The mzXML files provided with the PePPER paper included both MS1 and MS2 scan data. The first challenging task was to get an MS2 search protocol that correctly identified the 12 proteins spiked into the samples. The published data did not include the fasta file to use as the basis of the search, so that had to be created from the descriptions in the paper. The paper did provide the search parameters used by the authors, but these were given for the SpectrumMill search engine, which is not freely available nor accessible from CPAS. So the SpectrumMill parameters were translated into their approximate equivalents on the X!Tandem search engine that is included with CPAS.

Creating the right FASTA file

The PePPER paper gives the following information about the protein database against which they conducted their search:

Data from the Scale Mixes and Variability Mixes were searched against a small protein database consisting of only those proteins that composed the mixtures and common contaminants... Data from the mitochondrial preparations were searched against the International Protein Index (IPI) mouse database version 3.01 and the small database mentioned above.
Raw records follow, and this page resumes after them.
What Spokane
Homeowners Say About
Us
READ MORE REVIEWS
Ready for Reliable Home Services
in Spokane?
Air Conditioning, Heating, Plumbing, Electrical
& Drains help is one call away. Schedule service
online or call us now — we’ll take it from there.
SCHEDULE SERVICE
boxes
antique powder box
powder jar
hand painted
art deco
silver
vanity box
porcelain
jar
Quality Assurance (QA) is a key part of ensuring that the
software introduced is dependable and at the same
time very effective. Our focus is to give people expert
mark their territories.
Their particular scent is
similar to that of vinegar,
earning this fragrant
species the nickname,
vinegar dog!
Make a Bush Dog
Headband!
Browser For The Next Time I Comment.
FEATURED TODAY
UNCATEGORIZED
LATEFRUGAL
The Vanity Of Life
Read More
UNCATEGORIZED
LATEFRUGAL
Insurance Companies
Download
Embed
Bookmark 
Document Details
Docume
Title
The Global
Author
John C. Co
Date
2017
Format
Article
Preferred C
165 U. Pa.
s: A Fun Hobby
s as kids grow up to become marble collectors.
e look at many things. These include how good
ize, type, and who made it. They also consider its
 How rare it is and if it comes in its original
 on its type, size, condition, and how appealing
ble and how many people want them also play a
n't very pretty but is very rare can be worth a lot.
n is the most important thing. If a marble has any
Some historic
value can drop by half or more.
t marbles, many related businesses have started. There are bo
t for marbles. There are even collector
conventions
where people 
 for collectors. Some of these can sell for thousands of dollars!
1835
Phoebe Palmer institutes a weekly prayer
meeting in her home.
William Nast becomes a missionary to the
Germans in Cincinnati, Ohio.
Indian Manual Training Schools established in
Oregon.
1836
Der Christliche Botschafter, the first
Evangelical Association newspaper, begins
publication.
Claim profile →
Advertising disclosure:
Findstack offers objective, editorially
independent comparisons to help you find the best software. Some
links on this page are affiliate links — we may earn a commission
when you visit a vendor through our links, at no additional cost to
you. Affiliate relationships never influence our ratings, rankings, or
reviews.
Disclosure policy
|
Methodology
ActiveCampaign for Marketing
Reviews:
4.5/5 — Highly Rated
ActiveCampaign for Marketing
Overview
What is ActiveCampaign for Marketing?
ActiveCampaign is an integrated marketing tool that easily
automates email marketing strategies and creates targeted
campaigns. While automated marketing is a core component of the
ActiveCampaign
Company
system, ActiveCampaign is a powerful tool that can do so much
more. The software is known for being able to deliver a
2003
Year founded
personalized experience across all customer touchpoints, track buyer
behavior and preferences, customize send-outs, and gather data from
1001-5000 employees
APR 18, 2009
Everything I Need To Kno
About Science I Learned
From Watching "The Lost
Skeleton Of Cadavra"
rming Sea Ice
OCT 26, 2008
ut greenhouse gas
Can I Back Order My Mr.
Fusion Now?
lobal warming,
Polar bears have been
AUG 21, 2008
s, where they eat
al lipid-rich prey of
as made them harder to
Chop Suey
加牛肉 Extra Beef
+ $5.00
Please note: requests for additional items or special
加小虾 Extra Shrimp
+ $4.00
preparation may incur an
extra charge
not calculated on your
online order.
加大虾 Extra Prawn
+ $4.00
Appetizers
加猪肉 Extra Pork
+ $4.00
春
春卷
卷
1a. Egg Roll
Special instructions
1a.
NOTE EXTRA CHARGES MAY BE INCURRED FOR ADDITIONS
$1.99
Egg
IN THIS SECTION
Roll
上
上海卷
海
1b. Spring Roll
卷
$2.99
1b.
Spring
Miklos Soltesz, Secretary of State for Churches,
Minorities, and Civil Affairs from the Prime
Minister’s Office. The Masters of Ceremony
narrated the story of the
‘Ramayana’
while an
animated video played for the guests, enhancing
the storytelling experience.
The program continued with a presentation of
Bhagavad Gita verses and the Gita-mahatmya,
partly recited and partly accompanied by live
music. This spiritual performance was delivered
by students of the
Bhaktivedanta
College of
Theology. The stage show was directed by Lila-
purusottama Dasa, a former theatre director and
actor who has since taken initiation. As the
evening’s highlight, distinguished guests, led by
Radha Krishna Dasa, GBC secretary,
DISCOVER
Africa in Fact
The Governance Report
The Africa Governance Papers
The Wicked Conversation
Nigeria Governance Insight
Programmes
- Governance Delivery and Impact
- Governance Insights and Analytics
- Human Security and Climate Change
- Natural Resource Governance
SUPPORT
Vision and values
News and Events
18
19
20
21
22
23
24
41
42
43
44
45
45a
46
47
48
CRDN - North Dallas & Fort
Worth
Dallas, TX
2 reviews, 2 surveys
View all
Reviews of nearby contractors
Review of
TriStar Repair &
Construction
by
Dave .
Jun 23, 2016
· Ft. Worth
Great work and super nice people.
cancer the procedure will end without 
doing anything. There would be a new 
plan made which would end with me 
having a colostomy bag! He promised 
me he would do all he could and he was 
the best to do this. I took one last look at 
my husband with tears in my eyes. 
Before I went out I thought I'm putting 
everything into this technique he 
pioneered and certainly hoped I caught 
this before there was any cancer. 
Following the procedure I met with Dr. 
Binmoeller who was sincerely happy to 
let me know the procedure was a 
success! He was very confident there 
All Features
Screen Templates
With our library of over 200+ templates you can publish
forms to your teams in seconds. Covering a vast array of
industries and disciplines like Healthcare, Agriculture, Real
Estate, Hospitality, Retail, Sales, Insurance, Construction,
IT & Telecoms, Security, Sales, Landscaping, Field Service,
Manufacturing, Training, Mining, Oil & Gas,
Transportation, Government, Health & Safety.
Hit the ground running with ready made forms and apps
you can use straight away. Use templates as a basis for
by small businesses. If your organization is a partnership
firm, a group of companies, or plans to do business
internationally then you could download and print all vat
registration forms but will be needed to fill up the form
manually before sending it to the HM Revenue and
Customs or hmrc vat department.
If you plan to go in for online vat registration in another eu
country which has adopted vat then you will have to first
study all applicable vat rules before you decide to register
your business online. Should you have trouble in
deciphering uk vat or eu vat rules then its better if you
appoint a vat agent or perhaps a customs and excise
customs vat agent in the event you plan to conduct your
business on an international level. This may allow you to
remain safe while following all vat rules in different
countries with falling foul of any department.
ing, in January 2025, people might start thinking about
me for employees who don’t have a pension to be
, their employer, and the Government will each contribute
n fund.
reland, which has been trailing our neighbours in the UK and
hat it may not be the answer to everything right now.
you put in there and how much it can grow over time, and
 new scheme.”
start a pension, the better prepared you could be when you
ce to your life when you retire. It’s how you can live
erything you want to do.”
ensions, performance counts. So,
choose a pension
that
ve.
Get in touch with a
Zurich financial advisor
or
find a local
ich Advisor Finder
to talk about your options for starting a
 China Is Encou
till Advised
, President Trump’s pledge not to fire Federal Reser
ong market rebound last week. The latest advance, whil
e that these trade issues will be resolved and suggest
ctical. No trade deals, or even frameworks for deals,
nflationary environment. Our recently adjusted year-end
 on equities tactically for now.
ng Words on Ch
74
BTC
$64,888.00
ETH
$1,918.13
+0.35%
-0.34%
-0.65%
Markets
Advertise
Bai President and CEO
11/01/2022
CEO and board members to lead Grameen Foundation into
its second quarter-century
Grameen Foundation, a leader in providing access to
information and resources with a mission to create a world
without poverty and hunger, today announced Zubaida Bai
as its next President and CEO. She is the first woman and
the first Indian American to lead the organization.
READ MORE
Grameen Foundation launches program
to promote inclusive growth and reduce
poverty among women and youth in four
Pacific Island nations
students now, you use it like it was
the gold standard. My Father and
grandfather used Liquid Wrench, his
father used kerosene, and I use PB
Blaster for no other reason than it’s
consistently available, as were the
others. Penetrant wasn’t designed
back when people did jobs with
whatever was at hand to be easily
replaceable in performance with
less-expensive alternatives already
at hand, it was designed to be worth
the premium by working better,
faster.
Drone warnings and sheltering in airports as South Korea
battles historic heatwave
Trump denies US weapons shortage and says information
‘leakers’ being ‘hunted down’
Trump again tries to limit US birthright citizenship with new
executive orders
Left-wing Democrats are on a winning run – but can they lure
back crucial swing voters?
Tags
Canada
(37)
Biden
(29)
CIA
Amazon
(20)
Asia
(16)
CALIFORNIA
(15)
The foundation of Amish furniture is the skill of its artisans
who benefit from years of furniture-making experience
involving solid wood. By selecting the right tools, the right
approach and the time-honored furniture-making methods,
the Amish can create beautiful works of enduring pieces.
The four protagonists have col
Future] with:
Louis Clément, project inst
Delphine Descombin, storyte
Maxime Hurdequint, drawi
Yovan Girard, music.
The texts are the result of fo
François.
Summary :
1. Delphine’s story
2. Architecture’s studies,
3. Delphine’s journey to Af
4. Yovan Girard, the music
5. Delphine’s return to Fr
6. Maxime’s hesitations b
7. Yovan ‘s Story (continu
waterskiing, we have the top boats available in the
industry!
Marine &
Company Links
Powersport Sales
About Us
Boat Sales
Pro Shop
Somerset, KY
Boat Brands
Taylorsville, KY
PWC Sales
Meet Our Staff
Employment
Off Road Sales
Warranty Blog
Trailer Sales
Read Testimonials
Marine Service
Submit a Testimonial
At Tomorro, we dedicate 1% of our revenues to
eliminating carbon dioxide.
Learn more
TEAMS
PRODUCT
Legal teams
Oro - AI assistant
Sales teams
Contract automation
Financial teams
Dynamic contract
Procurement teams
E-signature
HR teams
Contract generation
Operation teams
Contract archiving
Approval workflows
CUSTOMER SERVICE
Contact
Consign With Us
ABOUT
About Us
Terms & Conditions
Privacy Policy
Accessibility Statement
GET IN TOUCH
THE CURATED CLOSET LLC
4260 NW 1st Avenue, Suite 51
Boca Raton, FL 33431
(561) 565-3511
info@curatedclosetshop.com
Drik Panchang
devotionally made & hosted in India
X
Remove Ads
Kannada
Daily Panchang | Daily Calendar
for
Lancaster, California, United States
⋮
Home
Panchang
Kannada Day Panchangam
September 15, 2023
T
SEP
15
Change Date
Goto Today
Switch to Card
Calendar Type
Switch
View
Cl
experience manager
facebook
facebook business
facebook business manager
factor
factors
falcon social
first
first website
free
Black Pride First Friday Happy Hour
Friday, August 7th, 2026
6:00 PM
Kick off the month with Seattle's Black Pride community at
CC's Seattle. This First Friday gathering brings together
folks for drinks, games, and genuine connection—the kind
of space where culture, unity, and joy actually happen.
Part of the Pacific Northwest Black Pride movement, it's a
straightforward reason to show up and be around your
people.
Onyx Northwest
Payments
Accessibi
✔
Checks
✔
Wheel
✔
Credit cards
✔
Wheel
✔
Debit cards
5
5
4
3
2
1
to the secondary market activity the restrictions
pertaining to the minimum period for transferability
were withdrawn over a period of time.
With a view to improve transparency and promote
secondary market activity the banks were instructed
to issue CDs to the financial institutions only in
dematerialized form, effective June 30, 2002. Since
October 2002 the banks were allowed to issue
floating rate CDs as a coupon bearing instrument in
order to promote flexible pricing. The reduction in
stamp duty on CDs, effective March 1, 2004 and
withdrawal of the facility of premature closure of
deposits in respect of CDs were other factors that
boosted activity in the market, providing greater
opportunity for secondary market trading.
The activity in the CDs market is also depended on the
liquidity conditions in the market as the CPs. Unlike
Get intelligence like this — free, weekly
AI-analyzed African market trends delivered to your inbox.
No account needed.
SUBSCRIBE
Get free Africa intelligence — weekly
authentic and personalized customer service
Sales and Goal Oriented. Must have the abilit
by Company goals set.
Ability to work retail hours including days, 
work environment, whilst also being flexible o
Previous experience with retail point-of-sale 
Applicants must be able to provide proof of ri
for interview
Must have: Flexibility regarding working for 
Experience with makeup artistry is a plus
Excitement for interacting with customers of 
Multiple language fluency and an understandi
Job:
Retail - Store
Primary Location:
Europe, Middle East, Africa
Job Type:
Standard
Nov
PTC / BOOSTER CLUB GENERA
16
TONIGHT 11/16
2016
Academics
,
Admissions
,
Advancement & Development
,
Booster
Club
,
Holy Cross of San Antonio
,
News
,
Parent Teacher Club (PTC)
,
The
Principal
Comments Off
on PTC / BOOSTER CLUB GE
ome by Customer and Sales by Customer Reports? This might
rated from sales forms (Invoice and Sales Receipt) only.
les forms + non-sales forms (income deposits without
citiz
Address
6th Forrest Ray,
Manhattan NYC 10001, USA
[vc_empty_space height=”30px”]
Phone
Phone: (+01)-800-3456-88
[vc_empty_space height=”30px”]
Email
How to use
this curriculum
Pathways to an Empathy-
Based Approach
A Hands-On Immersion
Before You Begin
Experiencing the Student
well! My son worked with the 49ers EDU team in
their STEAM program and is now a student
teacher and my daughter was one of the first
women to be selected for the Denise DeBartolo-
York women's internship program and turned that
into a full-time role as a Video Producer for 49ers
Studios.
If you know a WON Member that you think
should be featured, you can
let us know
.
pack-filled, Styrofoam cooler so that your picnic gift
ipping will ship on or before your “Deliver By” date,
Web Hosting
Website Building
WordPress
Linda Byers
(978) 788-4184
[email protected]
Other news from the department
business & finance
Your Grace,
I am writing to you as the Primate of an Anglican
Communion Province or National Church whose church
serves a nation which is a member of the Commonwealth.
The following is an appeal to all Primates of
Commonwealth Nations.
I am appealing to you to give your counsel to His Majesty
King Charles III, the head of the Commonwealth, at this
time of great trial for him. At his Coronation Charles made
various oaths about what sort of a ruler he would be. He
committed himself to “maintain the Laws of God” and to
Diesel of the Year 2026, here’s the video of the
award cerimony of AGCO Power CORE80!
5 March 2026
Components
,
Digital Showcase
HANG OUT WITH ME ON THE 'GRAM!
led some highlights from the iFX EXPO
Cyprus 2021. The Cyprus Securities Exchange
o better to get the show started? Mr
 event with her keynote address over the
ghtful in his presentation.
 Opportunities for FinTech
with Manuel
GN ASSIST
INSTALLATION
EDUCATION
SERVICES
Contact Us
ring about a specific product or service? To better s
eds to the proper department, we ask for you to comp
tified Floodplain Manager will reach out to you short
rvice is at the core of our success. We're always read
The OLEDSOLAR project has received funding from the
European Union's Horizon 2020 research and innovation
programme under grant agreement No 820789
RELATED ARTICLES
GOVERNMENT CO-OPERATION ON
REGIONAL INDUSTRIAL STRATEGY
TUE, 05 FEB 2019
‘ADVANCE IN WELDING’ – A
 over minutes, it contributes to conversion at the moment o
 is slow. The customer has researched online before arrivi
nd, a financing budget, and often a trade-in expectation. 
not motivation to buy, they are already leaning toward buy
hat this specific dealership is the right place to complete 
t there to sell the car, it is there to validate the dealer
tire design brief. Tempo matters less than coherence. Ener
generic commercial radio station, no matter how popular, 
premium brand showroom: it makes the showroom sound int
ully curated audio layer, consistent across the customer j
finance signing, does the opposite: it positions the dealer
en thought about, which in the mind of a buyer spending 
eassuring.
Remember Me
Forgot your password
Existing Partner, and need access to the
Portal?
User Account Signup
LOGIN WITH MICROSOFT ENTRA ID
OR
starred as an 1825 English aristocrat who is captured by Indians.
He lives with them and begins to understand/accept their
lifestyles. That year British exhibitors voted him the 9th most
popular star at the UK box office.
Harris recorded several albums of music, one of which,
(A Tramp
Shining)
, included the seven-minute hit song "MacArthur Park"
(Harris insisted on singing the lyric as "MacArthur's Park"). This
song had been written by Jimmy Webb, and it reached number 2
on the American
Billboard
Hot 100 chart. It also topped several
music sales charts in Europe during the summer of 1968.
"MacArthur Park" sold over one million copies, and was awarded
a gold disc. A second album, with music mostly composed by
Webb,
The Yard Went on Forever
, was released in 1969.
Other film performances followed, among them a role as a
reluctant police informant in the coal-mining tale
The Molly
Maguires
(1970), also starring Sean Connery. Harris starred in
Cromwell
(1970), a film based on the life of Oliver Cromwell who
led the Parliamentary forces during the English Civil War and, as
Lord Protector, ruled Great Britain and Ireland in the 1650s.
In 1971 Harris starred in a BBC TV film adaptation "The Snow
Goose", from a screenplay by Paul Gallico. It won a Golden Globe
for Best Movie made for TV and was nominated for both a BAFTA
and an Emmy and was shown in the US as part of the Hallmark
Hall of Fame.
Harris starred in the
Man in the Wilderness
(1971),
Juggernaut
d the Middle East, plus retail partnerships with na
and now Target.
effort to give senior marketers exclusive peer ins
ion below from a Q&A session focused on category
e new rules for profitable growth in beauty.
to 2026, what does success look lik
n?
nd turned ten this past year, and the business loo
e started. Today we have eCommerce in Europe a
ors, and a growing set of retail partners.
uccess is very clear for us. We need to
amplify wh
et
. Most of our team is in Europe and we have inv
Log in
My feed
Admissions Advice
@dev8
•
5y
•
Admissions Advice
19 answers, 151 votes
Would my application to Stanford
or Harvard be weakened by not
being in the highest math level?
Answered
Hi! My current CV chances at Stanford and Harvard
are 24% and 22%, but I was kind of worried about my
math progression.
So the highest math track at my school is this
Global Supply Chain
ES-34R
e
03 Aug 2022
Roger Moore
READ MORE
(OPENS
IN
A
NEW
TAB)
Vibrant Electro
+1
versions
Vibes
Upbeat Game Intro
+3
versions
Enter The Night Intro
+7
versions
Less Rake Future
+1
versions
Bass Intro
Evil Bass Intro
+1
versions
It proved difficult to replicate this search database combination. The spiked proteins are identified in the paper by names that do not generally resolve to a single protein sequence when using the common search engines such as Expasy and Entrez . Below is a link to the list of the proteins mixture as described in the paper, along with the SwissProt identifiers used in the target search fasta file:

Pepper SpikedProteins.tsv

As in the PEPPeR study, the total search database consisted of

  1. the spiked proteins as listed in the table, using SwissProt identifiers
  2. the Mouse IPI fasta database, using IPI identifiers
  3. the cRAP list of common contaminants from thegpm.org, minus the proteins that overlapped with the spiked proteins (including other species versions of those spiked proteins. This list used a different format of Swiss-prot identifiers.

Using different identifier formats for the three sets of sequences in the search database had the side effect of making it very easy to distinguish expected from unexpected proteins.